Because the substantial number of VHA individuals prescribed bisphosphonate or denosumab for fracture prevention precluded individual EMR review, we developed a Natural Language Processing (NLP) algorithm to identify MRONJ cases, as described elsewhere (Submitted). In brief, the NLP algorithm was developed from human-annotated EMR note documents to ascertain MRONJ events in persons who had received a bisphosphonate or denosumab for fracture prevention. Two annotators with expertise in osteoporosis management (BL, REE) independently annotated notes using as a gold standard the American Association of Oral and Maxillofacial Surgeons’ (AAOMS) Position Paper on Medication-related osteonecrosis of the jaws definition,2 with substantial input from dentists with expertise in treating MRONJ (TBD, PJG) in adjudicating any discrepancies, supporting the content validity of this methodology. Twenty-three total unique features (ie, MRONJ, exposed bone, jaw radiation) comprised the final code book for annotators, and note review continued until each feature reached a priori target thresholds of >80% on the F-measure. A total of 870 clinical notes were human-annotated until thematic saturation was reached, with no additional language categories identified. These human-annotated notes were not restricted to any ICD-9 or ICD-10 claims.

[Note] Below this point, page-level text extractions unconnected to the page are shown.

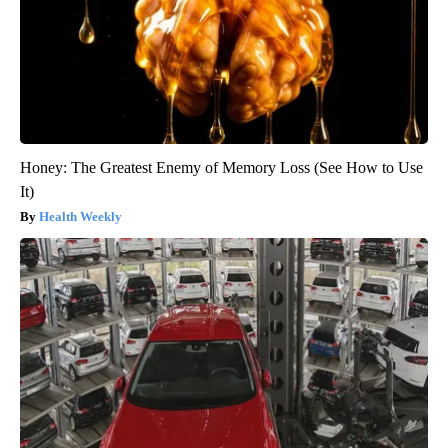
Honey: The Greatest Enemy of Memory Loss (See How to Use
It)
Health Weekly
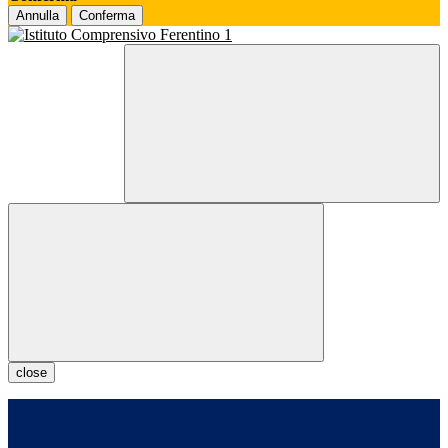
Annulla
Conferma
close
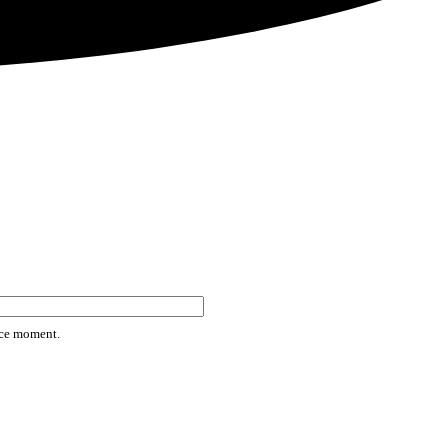
rice moment.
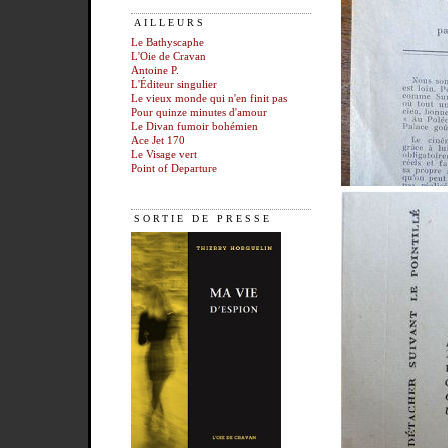
AILLEURS
Le Bathyscaphe
L'Oie de Cravan
Antoine P.
L'Éditeur singulier
Le vieux monde qui n'en finit pas
Pour quinze minutes d'amour
Le Divan fumoir bohémien
Ace Jet 170
Le Visage vert
Point of Departure
SORTIE DE PRESSE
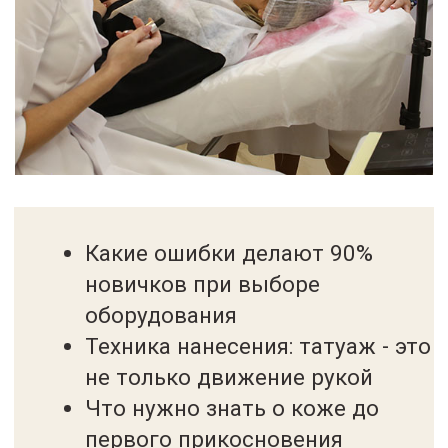
Алина Дидух
Екатерина К
На обучение к Анне Савиной я пришла в
На обучение в Москву 
1998 году, на тот момент, будучи
попала в 2021г. Я уж
косметологом и преподавателем визажа в
мастером пм с опытом 
Испанской школе макияжа. Меня
первый базовый курс в
заинтересовал долговременный макияж.
также был составлен 
Обучение у Анны стало стартовой
Анны и учебным матер
площадкой в новой профессии. Через
соавторства. Поэтому 
полгода после обучения я открыла свой
ее творческой деятел
салон красоты. А в 2000 году открыла
обучиться ее сложны
свою школу перманентного макияжа...
техникам...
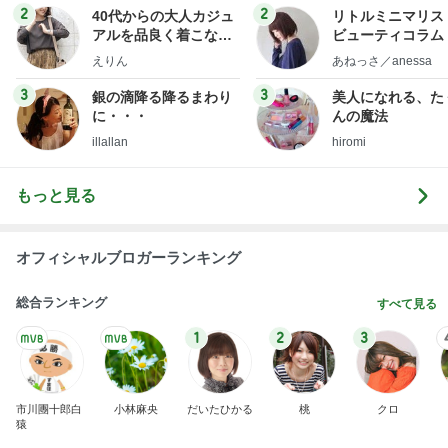
2
2
40代からの大人カジュ
リトルミニマリス
アルを品良く着こなす
ビューティコラム 
ファッションブログ
little minimalist'
えりん
あねっさ／anessa
uty colum
3
3
銀の滴降る降るまわり
美人になれる、た
に・・・
んの魔法
illallan
hiromi
もっと見る
オフィシャルブロガーランキング
総合ランキング
すべて見る
1
2
3
市川團十郎白
小林麻央
だいたひかる
桃
クロ
猿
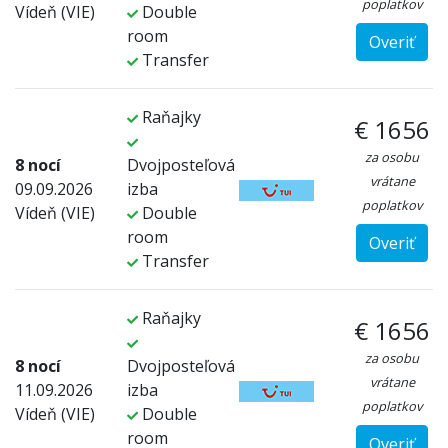
poplatkov
Vídeň (VIE)
Double
room
Overiť
Transfer
Raňajky
€ 1656
za osobu
8 nocí
Dvojposteľová
vrátane
09.09.2026
izba
poplatkov
Vídeň (VIE)
Double
room
Overiť
Transfer
Raňajky
€ 1656
za osobu
8 nocí
Dvojposteľová
vrátane
11.09.2026
izba
poplatkov
Vídeň (VIE)
Double
room
Overiť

An MRONJ designation required an in-person visit documentation from an orofacial specialty provider (Doctor of Dental Surgery (DDS), Oral and Maxillofacial Surgeon (OMFS), or Otolaryngologist) with that documentation reflecting at least one of the following: (1) MRONJ and exposed bone; (2) MRONJ with explicit staging (stage 1, 2, or 3); (3) MRONJ with a corroborative MRONJ treatment (ie, anabolic agent, PENTO protocol, hyperbaric oxygen, debridement, resection or jaw reconstruction); (4) MRONJ with an affirming contextual modifier (except stage 0 only); (5) exposed bone and a stage of 1–3 even in the absence of MRONJ explicitly being mentioned; (6) a sequestrum on exam or imaging; (7) or a sequestrectomy procedure. Throughout this process, established sources were consulted whenever possible to standardize terms, including the VHA formulary of medications and the National Library of Medicine’s Unified Medical Language System.18 Finally, a decision tree-based machine-learning model used NLP-extracted features to classify MRONJ as MRONJ or Not MRONJ for each note from an orofacial specialist (dentistry, oral maxillofacial surgery, or otolaryngology). If a Veteran had no notes eligible for NLP review from an orofacial specialist, then that Veteran was excluded from the VHA cohort.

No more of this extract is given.